Hive is a data warehouse infrastructure tool to process structured data in Hadoop. It resides on top of Hadoop to summarize Big Data, and makes querying and analyzing easy.
Initially Hive was developed by Facebook, later the Apache Software Foundation took it up and developed it further as an open source under the name Apache Hive. It is used by different companies. For example, Amazon uses it in Amazon Elastic MapReduce.
These are Hive's chief characteristics:
- Hive is designed for querying and managing only structured data stored in tables
- Hive is scalable, fast, and uses familiar concepts
- Schema gets stored in a database, while processed data goes into a Hadoop Distributed File System (HDFS)
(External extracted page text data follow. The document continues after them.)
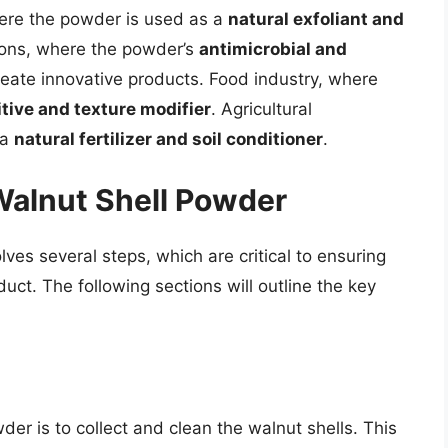
ere the powder is used as a
natural exfoliant and
ions, where the powder’s
antimicrobial and
eate innovative products. Food industry, where
tive and texture modifier
. Agricultural
 a
natural fertilizer and soil conditioner
.
Walnut Shell Powder
ves several steps, which are critical to ensuring
duct. The following sections will outline the key
der is to collect and clean the walnut shells. This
- Tables and databases get created first; then data gets loaded into the proper tables
- Hive supports four file formats: ORC, SEQUENCEFILE, RCFILE (Record Columnar File), and TEXTFILE
- Hive uses an SQL-inspired language, sparing the user from dealing with the complexity of MapReduce programming. It makes learning more accessible by utilizing familiar concepts found in relational databases, such as columns, tables, rows, and schema, etc.
- The most significant difference between the Hive Query Language (HQL) and SQL is that Hive executes queries on Hadoop's infrastructure instead of on a traditional database
- Since Hadoop's programming works on flat files, Hive uses directory structures to "partition" data, improving performance on specific queries.
Of course, no resource is perfect, and Hive has some limitations. They are:
- Hive doesn’t support OLTP. Hive supports Online Analytical Processing (OLAP), but not Online Transaction Processing (OLTP).
- It doesn’t support subqueries.
- It has a high latency.
- Hive tables don’t support delete or update operations.